For Type=Expression: first parameter is a formula expression, and next parameters are names of measures used as arguments in the expression.

Name

Explicit unique measure identifier. You can leave it blank (for any measure types except "Expression") to generate the name automatically.

Label

User-friendly measure caption (optional).

Format

Custom format template (syntax is for .NET String.Format, only zero-index placeholder {0} can be used). Examples:

{0:$#.##} → format number as $10.25 (or empty if no value)
{0:0,.0#}k → show number in thousands with "k" suffix
{0:0.#|k} → if number>1000 shorten it with "k" suffix
{0:0,,.0#}M → show number in millions with "M" suffix
{0:0.#|M} → if number>1000000 shorten it with "M" suffix
{0:0.#|kMB} → shorten large number with appropriate "k"/"M"/"B" suffix

Note: totals/sub-totals will be empty for FirstValue measures.

Report parameters setup

Report parameter allows you to specify some filtering condition in ES query by user-entered value. Typical usage of report parameters:

filter by the field that is not used in the report
filter data in ElasticSearch query for pivot tables
published reports: define how viewers can filter report data

Name: Unique (for this cube) parameter identifier.
Label: User-friendly parameter caption for UI (optional).
Data Type: String: text-based value.
Int32: 32-bit integer (max value is 2,147,483,647).
Int64: 64-bit integer (max value is 9,223,372,036,854,775,807).
Decimal: Fixed-point number with max 28 significant digits. Decimal point is '.' character.
DateTime: datetime or date value (in this case datetime value has 0:00:00 time). Date value should be specified as string in YYYY-MM-DD format.
Boolean: accepts only 'True' or 'False' value.
Multivalue: If checked parameter can accept several values (as array, in UI user can enter them as comma-separated string). Multivalue parameter can be used only with IN condition.
Default Value: Defines default value of this parameter. Empty means 'not defined'.
Expression: Custom expression to evaluate final parameter value. Expression syntax is the same as in calculated cube members; you can access user-entered values with Parameter["param_name"].
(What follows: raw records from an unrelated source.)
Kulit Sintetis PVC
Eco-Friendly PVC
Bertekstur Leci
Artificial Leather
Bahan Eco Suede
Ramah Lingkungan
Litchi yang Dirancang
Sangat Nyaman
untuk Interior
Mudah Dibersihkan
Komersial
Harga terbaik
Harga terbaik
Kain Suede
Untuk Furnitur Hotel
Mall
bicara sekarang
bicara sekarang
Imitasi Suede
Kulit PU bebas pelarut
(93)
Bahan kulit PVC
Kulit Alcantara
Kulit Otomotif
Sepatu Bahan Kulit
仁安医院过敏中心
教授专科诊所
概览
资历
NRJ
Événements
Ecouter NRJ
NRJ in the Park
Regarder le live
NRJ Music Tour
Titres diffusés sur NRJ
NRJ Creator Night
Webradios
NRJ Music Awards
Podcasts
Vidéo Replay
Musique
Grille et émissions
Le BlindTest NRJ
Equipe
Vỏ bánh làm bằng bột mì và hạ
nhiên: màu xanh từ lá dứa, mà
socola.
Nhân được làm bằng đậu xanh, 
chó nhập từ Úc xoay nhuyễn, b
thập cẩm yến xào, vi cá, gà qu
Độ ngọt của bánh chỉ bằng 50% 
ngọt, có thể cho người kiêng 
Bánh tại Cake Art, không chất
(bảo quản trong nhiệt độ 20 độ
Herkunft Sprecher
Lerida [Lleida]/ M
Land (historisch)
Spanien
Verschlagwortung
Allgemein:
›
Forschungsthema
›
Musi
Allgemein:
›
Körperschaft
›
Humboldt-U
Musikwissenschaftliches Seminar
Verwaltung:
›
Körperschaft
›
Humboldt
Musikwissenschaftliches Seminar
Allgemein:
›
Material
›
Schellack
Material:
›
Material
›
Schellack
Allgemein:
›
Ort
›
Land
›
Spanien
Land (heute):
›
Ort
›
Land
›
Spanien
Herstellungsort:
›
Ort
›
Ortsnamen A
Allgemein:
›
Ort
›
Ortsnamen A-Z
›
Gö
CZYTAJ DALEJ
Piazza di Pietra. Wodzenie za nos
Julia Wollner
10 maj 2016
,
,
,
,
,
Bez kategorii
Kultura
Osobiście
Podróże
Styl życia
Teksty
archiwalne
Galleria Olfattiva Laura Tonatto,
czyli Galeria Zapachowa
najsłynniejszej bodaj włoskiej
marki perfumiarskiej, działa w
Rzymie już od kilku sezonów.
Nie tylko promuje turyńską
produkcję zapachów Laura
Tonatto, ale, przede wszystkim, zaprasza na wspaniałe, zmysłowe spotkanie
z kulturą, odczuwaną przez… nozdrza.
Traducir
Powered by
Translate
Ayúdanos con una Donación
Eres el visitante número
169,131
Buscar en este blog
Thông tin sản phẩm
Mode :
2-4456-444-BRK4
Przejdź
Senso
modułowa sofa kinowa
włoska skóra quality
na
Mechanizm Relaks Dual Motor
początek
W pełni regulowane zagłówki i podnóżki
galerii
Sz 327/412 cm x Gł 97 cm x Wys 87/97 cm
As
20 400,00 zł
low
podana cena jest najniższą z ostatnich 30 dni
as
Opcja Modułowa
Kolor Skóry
When parameter is defined it can be used in Filter Expression as following:

"1"="1" @paramName[ and name.keyword="{0}":var ]

Parameter placeholder syntax:

@: identifies that this is a placeholder for the parameter
paramName: parameter's Name
[ ]: expression part between square brackets is added to Filter Expression when parameter is defined.
"{0}":var: an inner placeholder for the parameter's value.

In this sample parameter name is paramName and ElasticSearch document field to filter is name.keyword.

Display array field as a single value

If your index contains multi-value field like this:

{
  "categories" : ["A", "B"]
}

and you want to display this array as a 'joined' string value this is possible by adding a dimension evaluated with "painless" script expression:

Name: categories_joined
Parameters: (doc[\"categories.keyword\"].join(\",\"))

Now "categories_joined" dimension can be used both in pivot-table and flat-table reports to display array values, i.e. A, B.

Troubleshooting

ERROR: Fielddata is disabled on text fields by default. Set fielddata=true on [some_text_field] in order to load fielddata in memory by uninverting the inverted index. Note that this can however use significant memory. Alternatively use a keyword field instead.

This error appears when you try to aggregate by text field and your ElasticSearch index doesn't have original values for this field. In most cases you can use .keyword suffix and enable unindexed values for aggregation as described in official ElasticSearch documentation.

ERROR: runtime error(script_exception: some_painless_script_expression)

This error happens when ElasticSearch cannot evaluate calculated field defined with painless expression. Typical case is when date values are stored as strings in format that is not recognized as 'Date' datatype by ElasticSearch and as result expression that takes part of the date (like doc["timespamp_field"].date.dayOfMonth) fails. To fix this you need to define a mapping for this field that declares Date datatype and formats to match (if needed).

ERROR: failed to create query (caused_by: { "type": "number_format_exception", "reason": "For input string: \"some_keyword\"" }): ElasticSearch query

You may get an error like this ('caused_by' may be a bit different) with flat table report type and when you specify a keyword to filter without field name hint: in this case SeekTable produces OR condition for all fields selected as columns, and one of them is not comparable with the specified keyword value.
Workaround: specify a hint for the keyword in the filter, for example: name:John.

ERROR: Trying to create too many buckets. Must be less than or equal to: [10000] but was [10001]

This may happen when you selected high-cardinality field in the pivot table report. To fix this you can use report parameter(s) to apply some filtering condition in ElasticSearch query. If you need to get more than 10k unique values in the pivot table you'll need to change [search.max_buckets] option in your cluster level setting.